- Task instructions
In the material below, find the span from the line with "- wymiary wewnętrzne umożliwiają" to the line with "kalkulieren" and transcribe only those lines, exactly, ends included, without the pictures.

- Records for the exercise
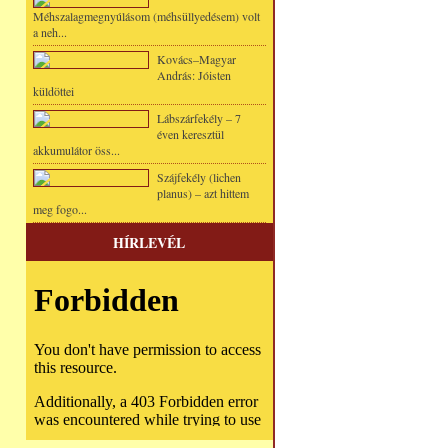
Méhszalagmegnyúlásom (méhsüllyedésem) volt
a neh...
Kovács–Magyar
András: Jóisten
küldöttei
Lábszárfekély – 7
éven keresztül
akkumulátor öss...
Szájfekély (lichen
planus) – azt hittem
meg fogo...
HÍRLEVÉL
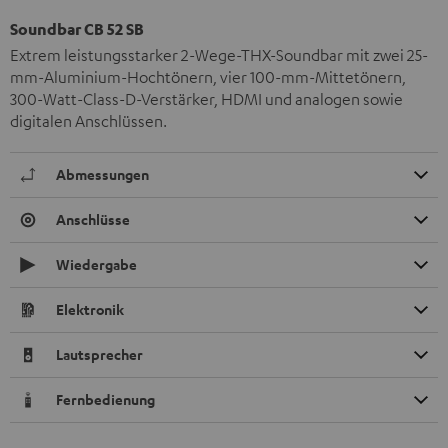
Soundbar CB 52 SB
Extrem leistungsstarker 2-Wege-THX-Soundbar mit zwei 25-
mm-Aluminium-Hochtönern, vier 100-mm-Mittetönern,
300-Watt-Class-D-Verstärker, HDMI und analogen sowie
digitalen Anschlüssen.
Abmessungen
Anschlüsse
Wiedergabe
Elektronik
Lautsprecher
Fernbedienung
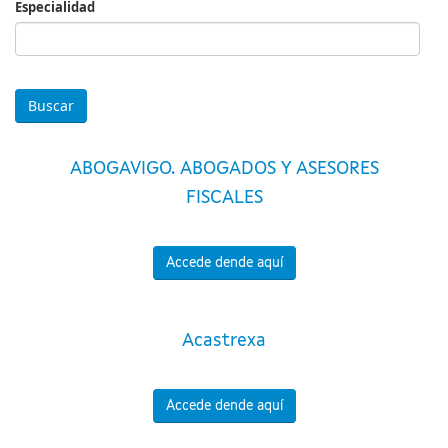
Especialidad
Especialidad
ABOGAVIGO. ABOGADOS Y ASESORES
FISCALES
Accede dende aquí
Acastrexa
Accede dende aquí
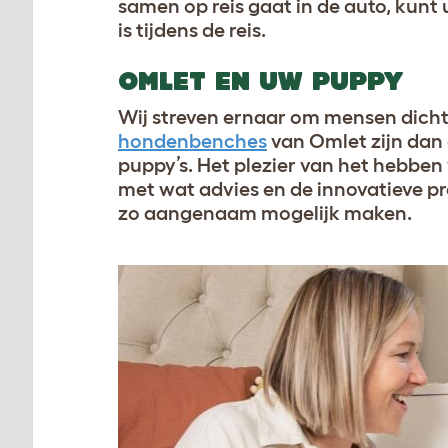
samen op reis gaat in de auto, kun
is tijdens de reis.
OMLET EN UW PUPPY
Wij streven ernaar om mensen dichte
hondenbenches
van Omlet zijn dan
puppy’s. Het plezier van het hebbe
met wat advies en de innovatieve 
zo aangenaam mogelijk maken.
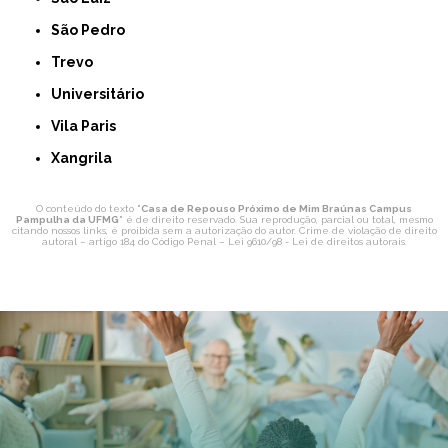
São Pedro
Trevo
Universitário
Vila Paris
Xangrila
O conteúdo do texto "
Casa de Repouso Próximo de Mim Braúnas Campus
Pampulha da UFMG
" é de direito reservado. Sua reprodução, parcial ou total, mesmo
citando nossos links, é proibida sem a autorização do autor. Crime de violação de direito
autoral – artigo 184 do Código Penal –
Lei 9610/98 - Lei de direitos autorais
.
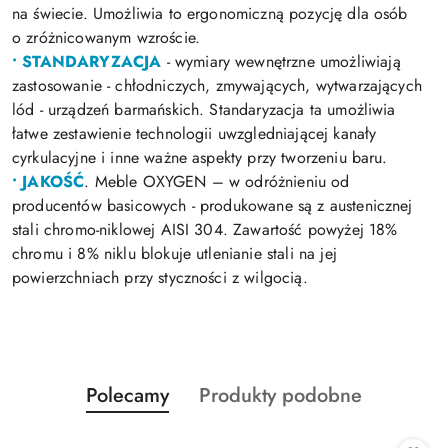
na świecie. Umożliwia to ergonomiczną pozycję dla osób
o zróżnicowanym wzroście.
• STANDARYZACJA
- wymiary wewnętrzne umożliwiają
zastosowanie - chłodniczych, zmywających, wytwarzających
lód - urządzeń barmańskich. Standaryzacja ta umożliwia
łatwe zestawienie technologii uwzgledniającej kanały
cyrkulacyjne i inne ważne aspekty przy tworzeniu baru.
• JAKOŚĆ
. Meble OXYGEN – w odróżnieniu od
producentów basicowych - produkowane są z austenicznej
stali chromo-niklowej AISI 304. Zawartość powyżej 18%
chromu i 8% niklu blokuje utlenianie stali na jej
powierzchniach przy styczności z wilgocią.
Produkty
Produkty
Polecamy
Produkty podobne
Pomiń karuzelę produktów
o
o
statusie:
statusie:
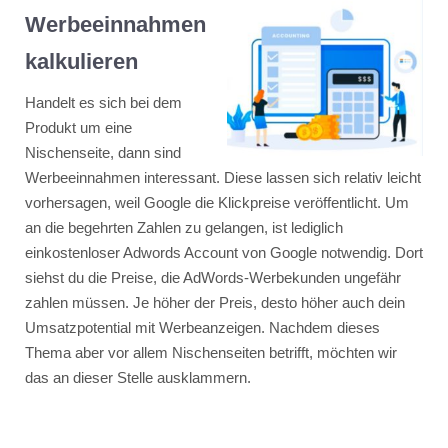
Werbeeinnahmen
kalkulieren
Handelt es sich bei dem
Produkt um eine
Nischenseite, dann sind
Werbeeinnahmen interessant. Diese lassen sich relativ leicht
vorhersagen, weil Google die Klickpreise veröffentlicht. Um
an die begehrten Zahlen zu gelangen, ist lediglich
einkostenloser Adwords Account von Google notwendig. Dort
siehst du die Preise, die AdWords-Werbekunden ungefähr
zahlen müssen. Je höher der Preis, desto höher auch dein
Umsatzpotential mit Werbeanzeigen. Nachdem dieses
Thema aber vor allem Nischenseiten betrifft, möchten wir
das an dieser Stelle ausklammern.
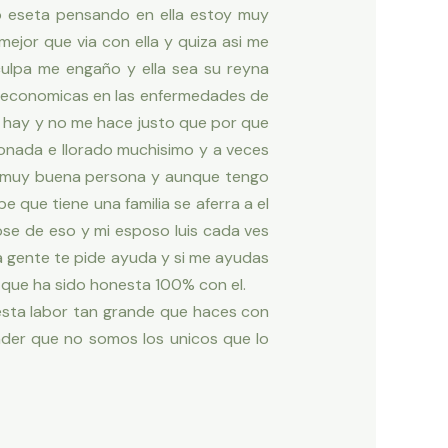
po eseta pensando en ella estoy muy
ejor que via con ella y quiza asi me
ulpa me engaño y ella sea su reyna
sis economicas en las enfermedades de
e hay y no me hace justo que por que
onada e llorado muchisimo y a veces
i muy buena persona y aunque tengo
que tiene una familia se aferra a el
se de eso y mi esposo luis cada ves
 gente te pide ayuda y si me ayudas
 que ha sido honesta 100% con el.
 esta labor tan grande que haces con
der que no somos los unicos que lo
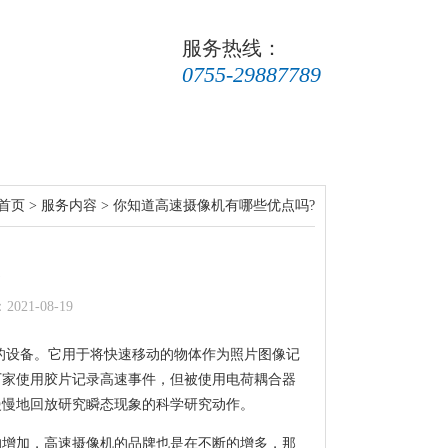
服务热线：
0755-29887789
态
人才招聘
联系我们
首页
>
服务内容
> 你知道高速摄像机有哪些优点吗?
?
1-08-19
图像的设备。它用于将快速移动的物体作为照片图像记
厂家使用胶片记录高速事件，但被使用电荷耦合器
，慢慢地回放研究瞬态现象的科学研究动作。
的增加，高速摄像机的品牌也是在不断的增多，那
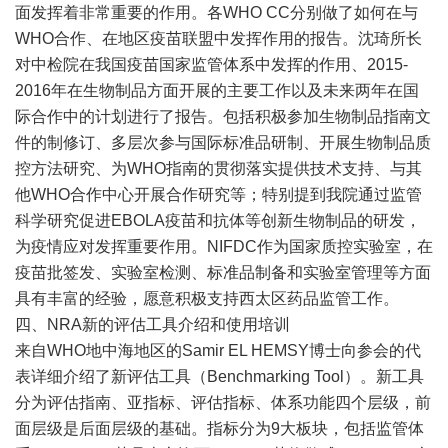
面发挥着非常重要的作用。各WHO CC分别做了如何在与
WHO合作、在地区疫苗联盟中发挥作用的报告。沈琦所长
对中检院在我国疫苗国家监管体系中发挥的作用、2015-
2016年在生物制品方面开展的主要工作以及未来两年在国
际合作中的计划进行了报告。包括积极参加生物制品指南文
件的制修订、多层次参与国际标准品研制、开展生物制品质
控方法研究、为WHO指南的贯彻落实提供技术支持、与其
他WHO合作中心开展合作研究等；特别提到我院通过监管
科学研究促进EBOLA疫苗和抗体等创新生物制品的研发，
为疫情应对发挥重要作用。NIFDC作为国家质控实验室，在
疫苗批签发、实验室检测、标准品制备和实验室管理等方面
具有丰富的经验，愿意积极支持西太区药品监管工作。
四、NRA新的评估工具介绍和使用培训
来自WHO地中海地区的Samir EL HEMSY博士向参会的代
表详细介绍了新评估工具（Benchmarking Tool）。新工具
分为评估指南、亚指标、评估指标、体系功能四个层级，前
面层级是后面层级的基础。指标分为9大板块，包括监管体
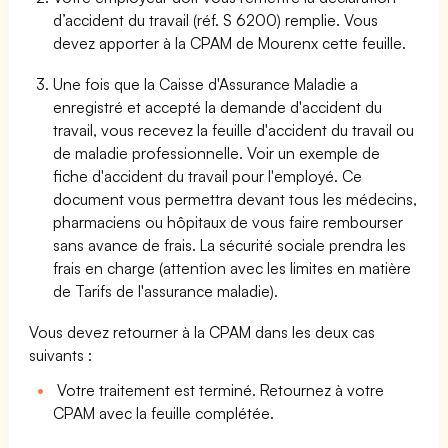
d’accident du travail (réf. S 6200) remplie. Vous
devez apporter à la CPAM de Mourenx cette feuille.
Une fois que la Caisse d'Assurance Maladie a
enregistré et accepté la demande d'accident du
travail, vous recevez la feuille d'accident du travail ou
de maladie professionnelle. Voir un exemple de
fiche d'accident du travail pour l'employé. Ce
document vous permettra devant tous les médecins,
pharmaciens ou hôpitaux de vous faire rembourser
sans avance de frais. La sécurité sociale prendra les
frais en charge (attention avec les limites en matière
de Tarifs de l'assurance maladie).
Vous devez retourner à la CPAM dans les deux cas
suivants :
Votre traitement est terminé. Retournez à votre
CPAM avec la feuille complétée.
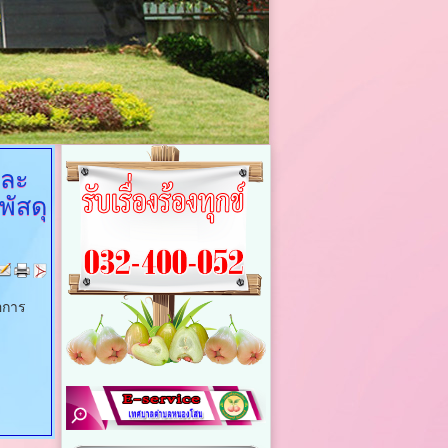
และ
พัสดุ
อการ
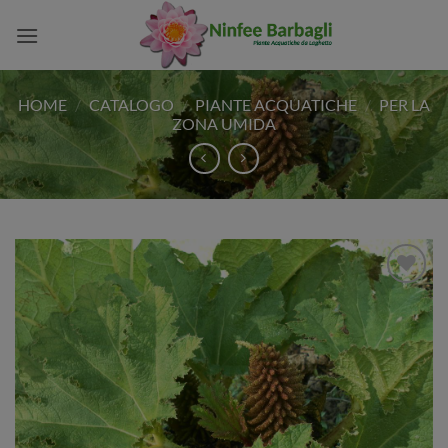
Salta
ai
contenuti
HOME
/
CATALOGO
/
PIANTE ACQUATICHE
/
PER LA
ZONA UMIDA
Aggiungi
alla lista
dei
desideri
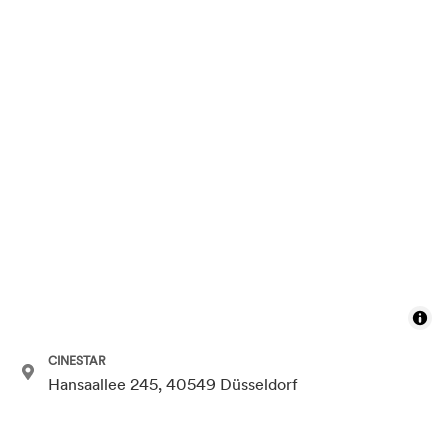
CINESTAR
Hansaallee 245, 40549 Düsseldorf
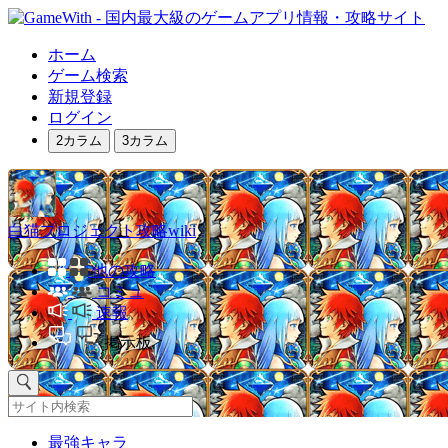
ホーム
ゲーム検索
新規登録
ログイン
2カラム
3カラム
白猫プロジェクト攻略wiki
他の攻略
コミュ
速報
掲示板
最強キャラ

- Solved problem
- wymiary wewnętrzne umożliwiają
zastosowanie - chłodniczych, zmywających, wytwarzających
lód - urządzeń barmańskich. Standaryzacja ta umożliwia
łatwe zestawienie technologii uwzgledniającej kanały
cyrkulacyjne i inne ważne aspekty przy tworzeniu baru.
• JAKOŚĆ
. Meble OXYGEN – w odróżnieniu od
producentów basicowych - produkowane są z austenicznej
stali chromo-niklowej AISI 304. Zawartość powyżej 18%
chromu i 8% niklu blokuje utlenianie stali na jej
powierzchniach przy styczności z wilgocią.
Produkty
Produkty
Polecamy
Produkty podobne
Pomiń karuzelę produktów
o
o
statusie:
statusie:
Werbeeinnahmen
kalkulieren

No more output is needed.